Six years ago, global leaders met to discuss climate change in Bali. In May of this year, we passed 400 parts per million of CO2 in the atmosphere, not seen for millions of years. Last week, leaders were again in Bali, this time for a meeting of the WTO. Given the history of the place and the urgency of climate change, you might have expected that shaping a more climate-friendly trade system would have been high on the agenda. It will come as no surprise to those following either the IPCC meetings or the WTO processes, that this was not the case.
The trade consensus of recent decades has been a primary driver of the expansion of industrialised agriculture and of the globalised food system. In order to qualify for IMF and World Bank structural adjustment loans, countries were told that they had to reduce support for their own agricultural sectors, seek to produce and export ever increasing amounts and open up to exports and investment from other countries. Since 1995, the WTO has sought to lock in these policies.
When recent extreme and unpredictable weather patterns hit food production, particularly in grain producing countries like Russia and Australia, it became all too apparent that this system leaves countries incredibly vulnerable to the global impacts of climate change. Countries stopped exporting in order to ensure their own populations had enough to eat; the resulting sudden spikes in global food prices were devastating for people around the world, and one of the catalysts of the Arab Spring.
The declaration from this year's Ministerial shows some acknowledgement that countries need to be able to manage their own agriculture in order to respond to climate change: 'General Services' such as soil conservation and resource management, drought management and flood control, are now explicitly exempt from agricultural subsidies reduction requirements.
What is worrying is that, prior to the declaration, countries might have been challenged through the WTO if they had used such measures. Furthermore, the huge resistance to and weakness of the final text on an 'interim mechanism' to allow public stockholding of staple crops for food security purposes, demonstrates the extent to which the world's most powerful countries are still not taking climate change or the demands of developing countries seriously. More than that, it demonstrates the outrageous hypocrisy of rich countries: India wants to make sure it wont be challenged for its food security programme which costs $20 billion per year, the US Supplemental Nutrition Assistance Programme costs $78 billion and reaches far fewer people. India's programme is not allowed, whilst that of the US is, because of commitments based on historical levels of subsidies and out-of-date market prices.

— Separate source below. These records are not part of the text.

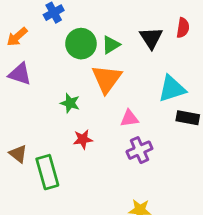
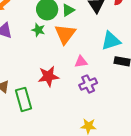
green star: (70, 103) -> (38, 30), moved
red star: (83, 139) -> (48, 76), size x1.5

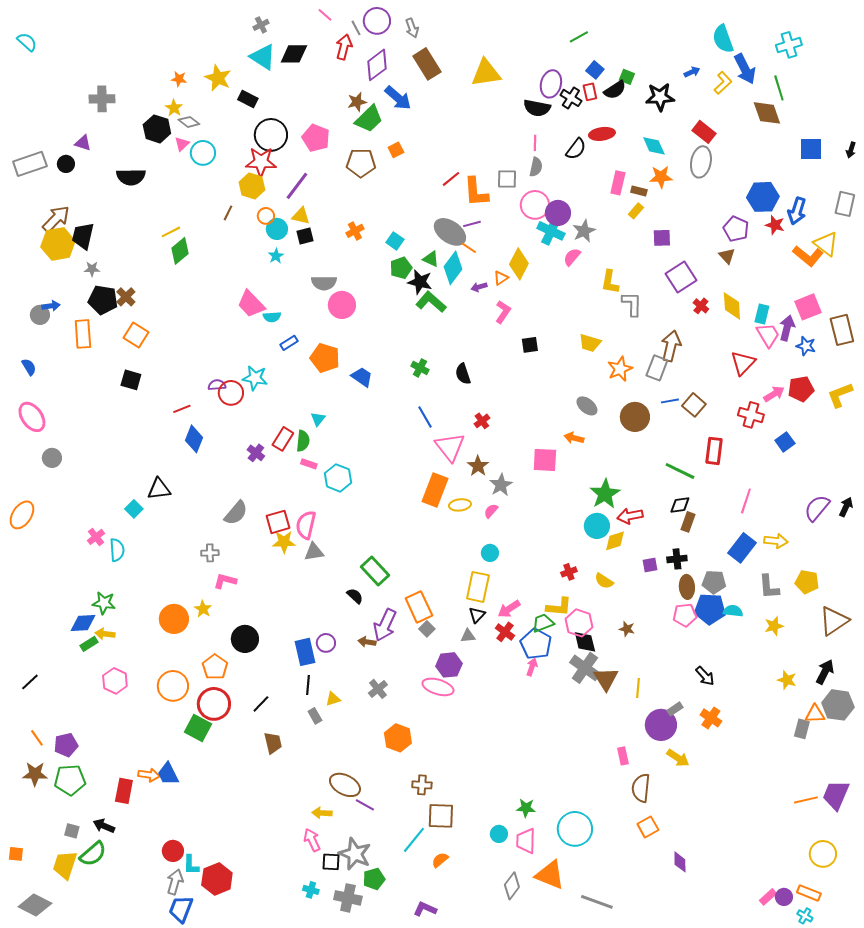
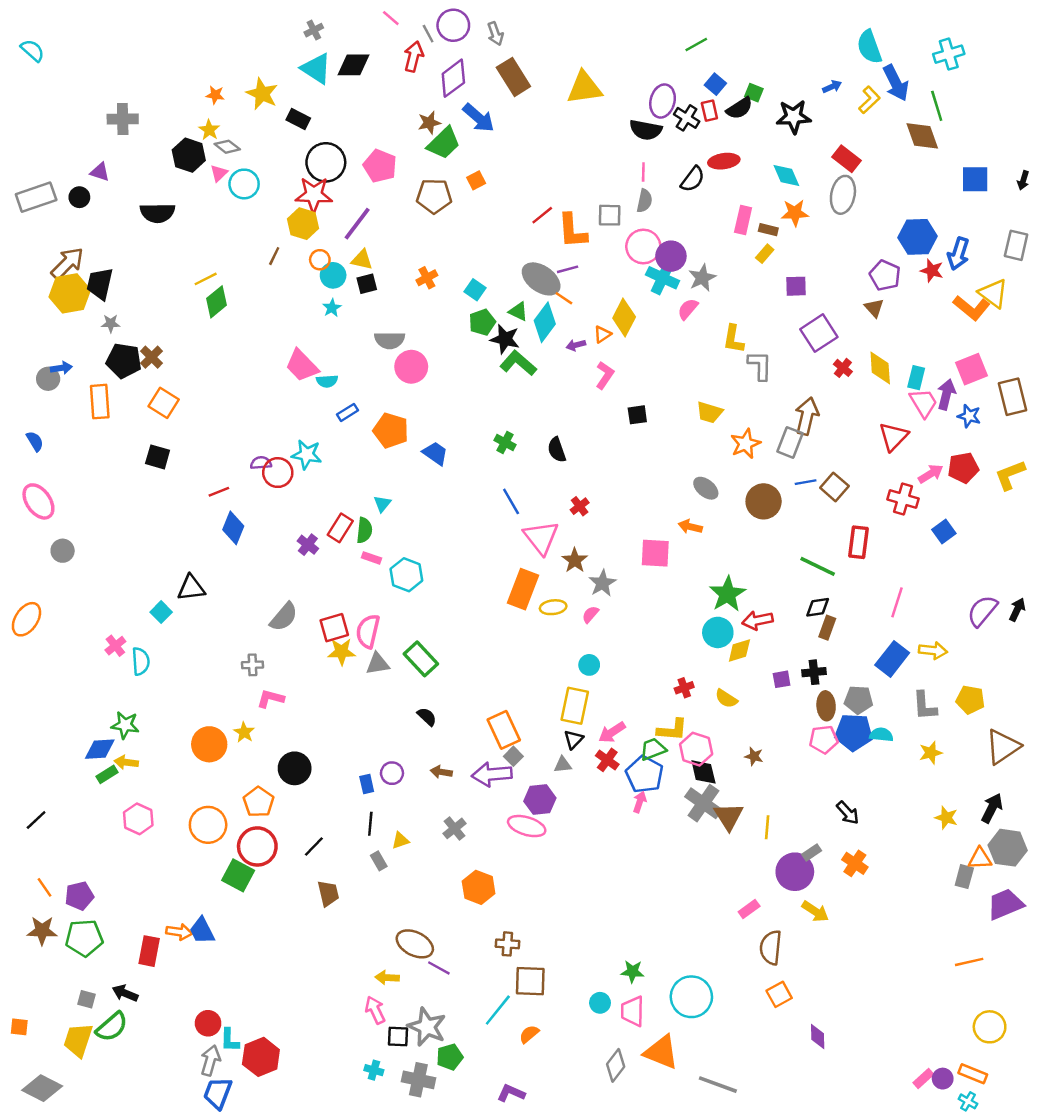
green rectangle: (375, 571) -> (421, 659), moved
purple arrow: (385, 625) -> (492, 774), moved, turned 60
blue rectangle: (305, 652) -> (367, 784), size x0.6
pink rectangle: (623, 756) -> (749, 909), turned 66
purple trapezoid: (836, 795) -> (1005, 904), moved, turned 44

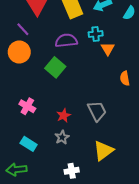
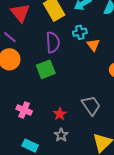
purple semicircle: (66, 41) -> (53, 42), turned 100
green square: (55, 67) -> (46, 69), turned 36

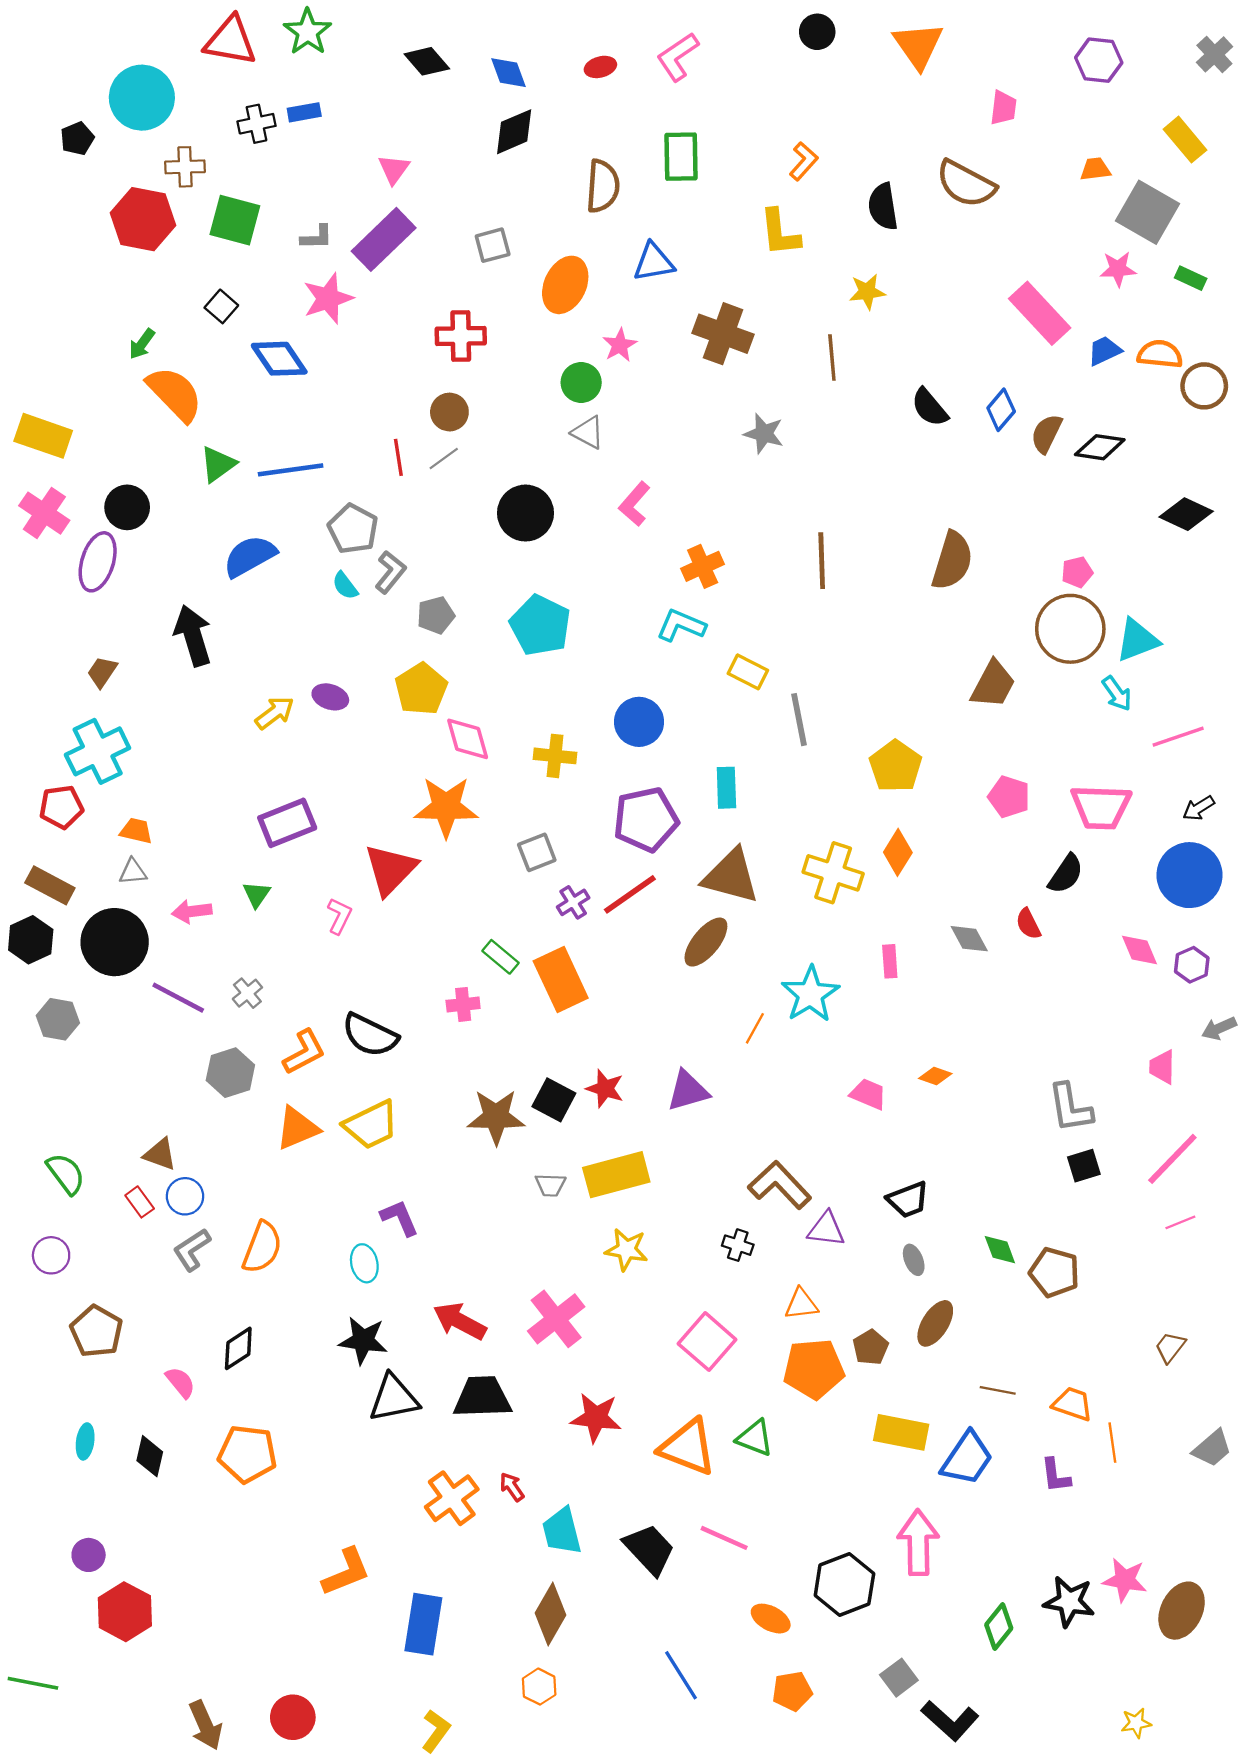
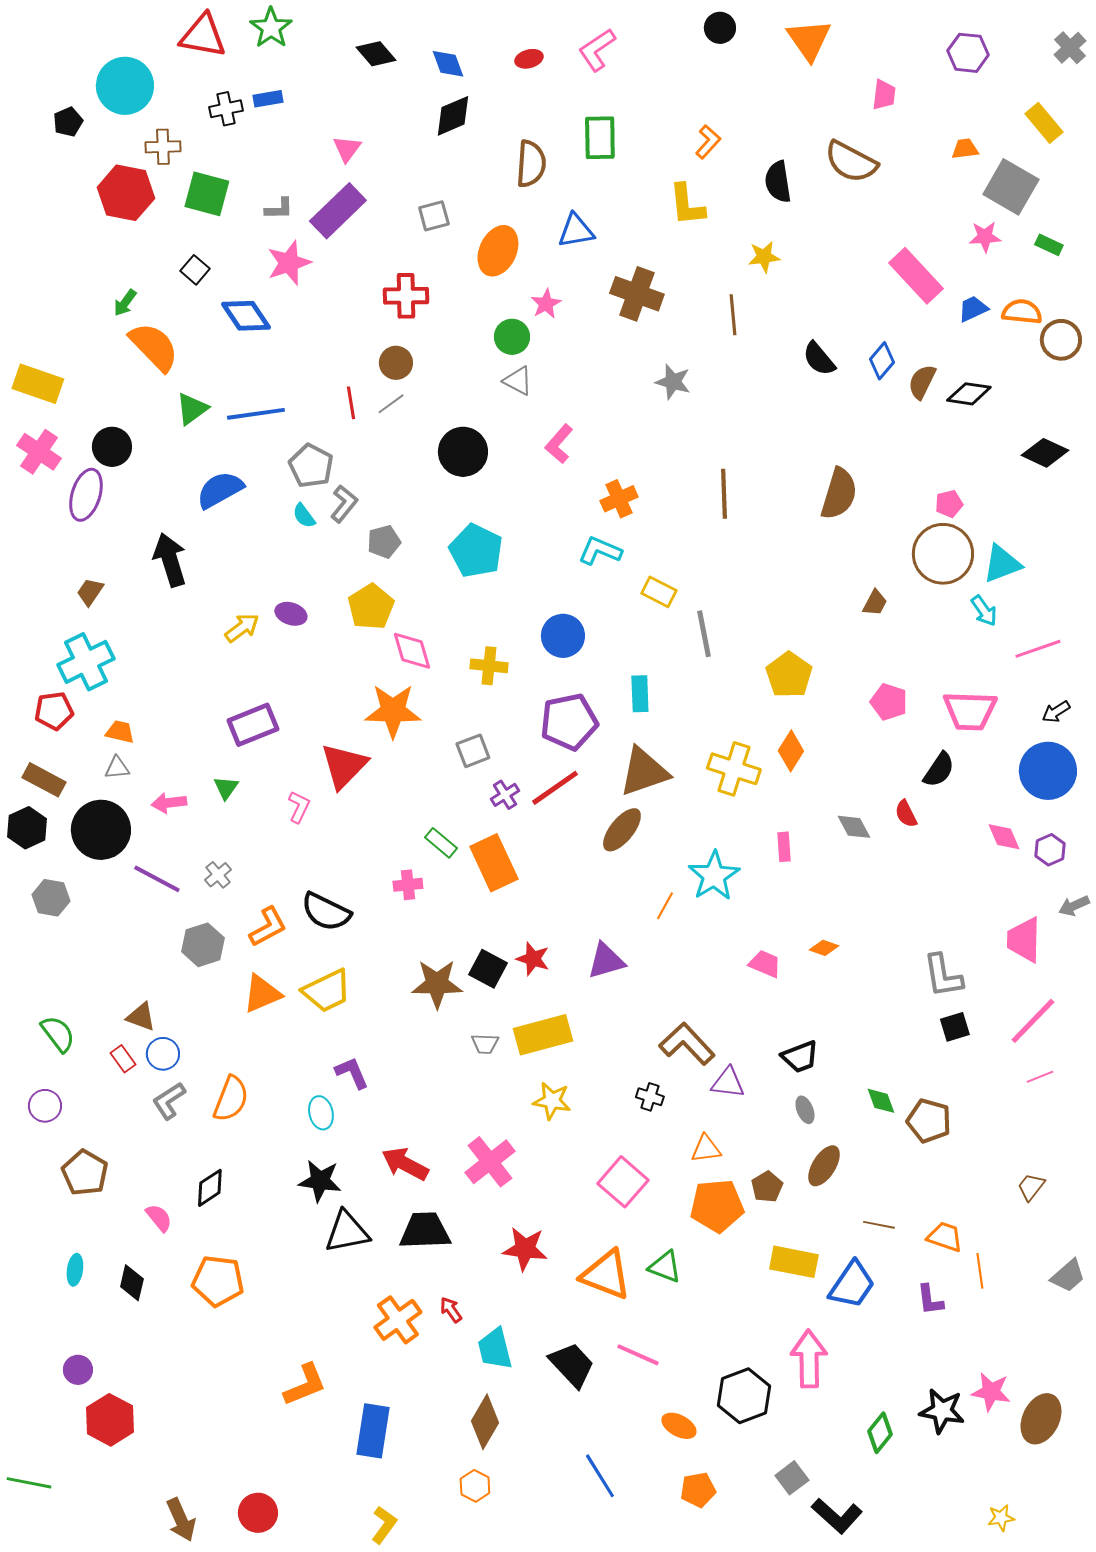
brown trapezoid: (993, 684) -> (875, 603), size x0.6
brown triangle: (731, 876) -> (644, 772), turned -34
pink trapezoid: (1162, 1067) -> (1024, 940), size x1.5

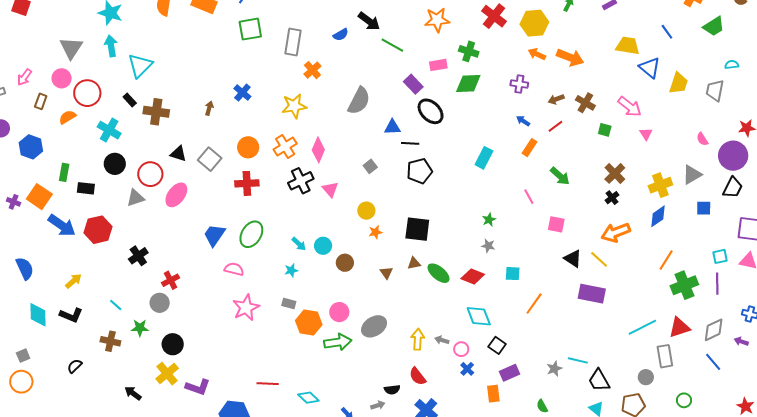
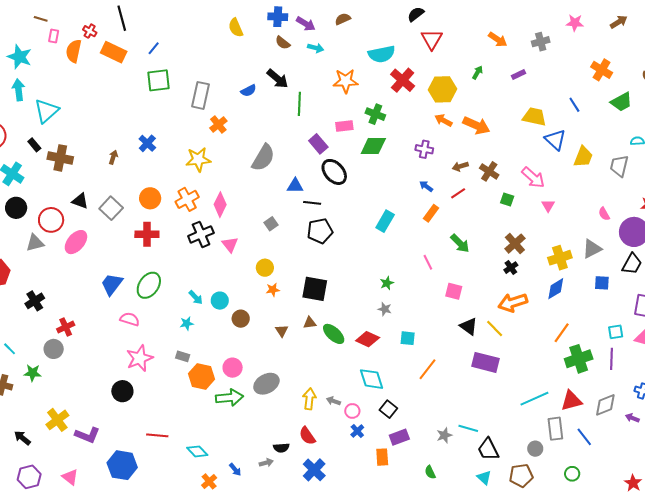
green line: (392, 45) -> (299, 104), turned 60
black circle: (173, 344) -> (122, 391), moved
blue line: (713, 362) -> (584, 437), moved

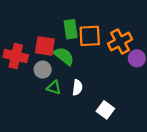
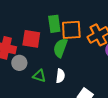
green semicircle: (64, 56) -> (60, 48), moved, turned -108
gray circle: (43, 70) -> (19, 63), moved

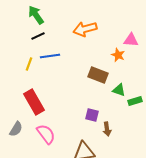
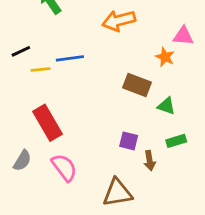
black line: (38, 36) -> (21, 51), moved
yellow line: (29, 64) -> (40, 70), turned 64
green rectangle: (135, 101) -> (176, 141), moved

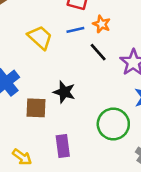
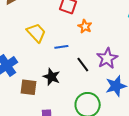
blue line: (75, 30) -> (61, 47), moved
black line: (98, 52) -> (83, 65), moved

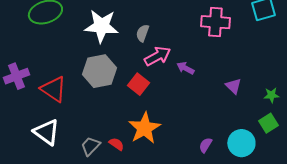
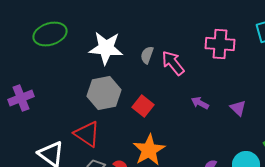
pink arrow: (157, 56) -> (173, 63), moved, turned -100
purple arrow: (185, 68) -> (200, 103), moved
red triangle: (53, 89) -> (87, 134), moved

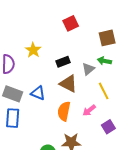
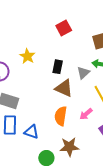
black rectangle: (63, 62) -> (58, 67), turned -56
blue triangle: (38, 93) -> (31, 132), moved

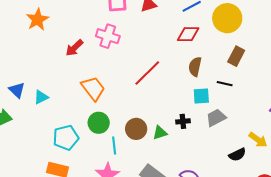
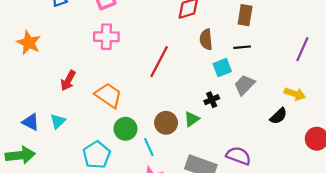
red arrow: (74, 48) -> (68, 81), moved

Meanwhile, the US continues to subsidise its own agricultural sector for crops like corn, wheat and soy, all of which are exported, all of which are associated with climate change: monocropping and the depletion of soil nutrition, reduction of soil capacity as a carbon sink and use for feed for Greenhouse Gas intensive meat production.
The trade facilitation agreement is being touted as resounding success. Yet it fails on two counts. The first is that it further entrenches the resource-intensive international trading system by focussing on increasing export trade. Second, there is nothing in the text to support regional trade, to enhance infrastructure (let alone green infrastructure) or to build productive or trade capacity in-country, all things that developing countries wanted. The deal makes significant demands of countries in terms administrative arrangements; there is a commitment to donor assistance to comply but recent experience tells us that this is unlikely to be forthcoming, and if it is, will be diverted from aid that would be better used elsewhere (like, say, dealing with climate change). The agreement also puts more power in the hands of multinational companies by giving them the right to intervene in customs procedures and country legislation and will doubtless lead to pressure to reduce border tariffs still further, a source of much-needed government revenue.
Meanwhile the TRIPs agreement leaves new technologies that can reduce CO2 emissions and help deal with the effects of climate change in the hands of large multinational corporations. Semi-monopolies are created covering environmental technologies (as well as medicines and other things), pushing prices up significantly. Just five countries account for over 80% of royalty and fee recipients and in some cases inventions are copyrighted for up to seventy years. Developing countries have benefited from a waiver but are under constant threat of having it removed.
To be clear: the WTO is not the place for climate negotiations to take place, that must be left to the IPCC and global leaders must be made to take urgent and meaningful action at their 2015 meeting in Paris. But the fact that no efforts are being made to adapt the international trade system to tackle climate change and in particular to deal with the global food crisis, clearly illustrates that this is a system in need of fundamental reform.